At a quality control checkpoint on a manufacturing assembly line, 8% of the items failed check A, 10% failed check B, and 2% failed both checks A and B.

a. If a product failed check A, what is the probability that it also failed check B? b. If a product failed check B, what is the probability that it also failed check A?
c. What is the probability that a product failed either check A or check B?
d. What is the probability that a product failed neither check A nor check B?

I am not good with probability and the percentages are really throwing me off. Any help would be great.

a)1/4 (25%) of those that failed A also failed B. That leaves you with 1/4 or 8% or 2% failing both.

b) Similarly, 1/5 (20%) of those that failed B also failed A.
c) Add the fractions that failed A only, B only, and both. I get 8% + 6% + 2% = 16%
That fraction failed A only, B only or both.
d) 84%

To solve this problem, we can use the concept of conditional probability along with the addition and subtraction rules of probability.

Let's define some variables:
A = event of failing check A
B = event of failing check B

a. If a product failed check A, what is the probability that it also failed check B?

We need to find P(B | A), which is read as "the probability of B given A."

Using the definition of conditional probability:
P(B | A) = P(A and B) / P(A)

We are given that 2% failed both checks A and B, so P(A and B) = 0.02.
Also, 8% failed check A, so P(A) = 0.08.

Substituting the values:
P(B | A) = 0.02 / 0.08 = 0.25

Therefore, the probability that a product failed check B given that it failed check A is 0.25.

b.

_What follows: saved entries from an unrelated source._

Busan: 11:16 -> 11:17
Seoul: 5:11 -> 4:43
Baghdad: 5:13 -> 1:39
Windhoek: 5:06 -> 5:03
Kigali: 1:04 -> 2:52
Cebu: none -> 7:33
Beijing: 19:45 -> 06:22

If a product failed check B, what is the probability that it also failed check A?

Similarly, we need to find P(A | B), which is read as "the probability of A given B."

Using the same formula as in part (a):
P(A | B) = P(A and B) / P(B)

We already know that P(A and B) = 0.02, and given that 10% failed check B, P(B) = 0.10.

Substituting the values:
P(A | B) = 0.02 / 0.10 = 0.20

Therefore, the probability that a product failed check A given that it failed check B is 0.20.

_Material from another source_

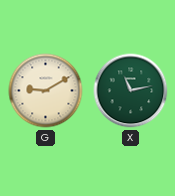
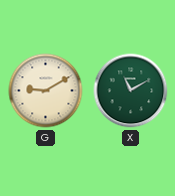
X: 11:13 -> 11:10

c. What is the probability that a product failed either check A or check B?

To find this probability, we need to use the addition rule of probability.

P(A or B) = P(A) + P(B) - P(A and B)

Given that 8% failed check A (P(A) = 0.08), 10% failed check B (P(B) = 0.10), and 2% failed both checks A and B (P(A and B) = 0.02), we can substitute the values into the formula:

P(A or B) = 0.08 + 0.10 - 0.02 = 0.16

Therefore, the probability that a product failed either check A or check B is 0.16.

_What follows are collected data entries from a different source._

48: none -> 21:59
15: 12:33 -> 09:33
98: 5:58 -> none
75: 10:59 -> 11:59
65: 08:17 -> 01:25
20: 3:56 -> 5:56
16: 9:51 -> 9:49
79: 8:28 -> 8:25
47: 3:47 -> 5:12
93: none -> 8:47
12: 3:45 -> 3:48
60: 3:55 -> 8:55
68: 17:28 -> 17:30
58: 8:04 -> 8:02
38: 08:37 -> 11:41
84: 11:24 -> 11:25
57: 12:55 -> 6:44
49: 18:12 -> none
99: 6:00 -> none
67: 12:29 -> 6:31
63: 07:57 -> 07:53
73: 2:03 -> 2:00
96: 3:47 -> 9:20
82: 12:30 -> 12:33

d. What is the probability that a product failed neither check A nor check B?

To find this probability, we subtract the probability of failing either check A or check B from 1 (since that covers all possible outcomes).

P(neither A nor B) = 1 - P(A or B)

Given that P(A or B) = 0.16 (from part c), we can substitute the value into the formula:

P(neither A nor B) = 1 - 0.16 = 0.84

Therefore, the probability that a product failed neither check A nor check B is 0.84.

I hope this explanation helps you understand how to approach and solve probability problems like this!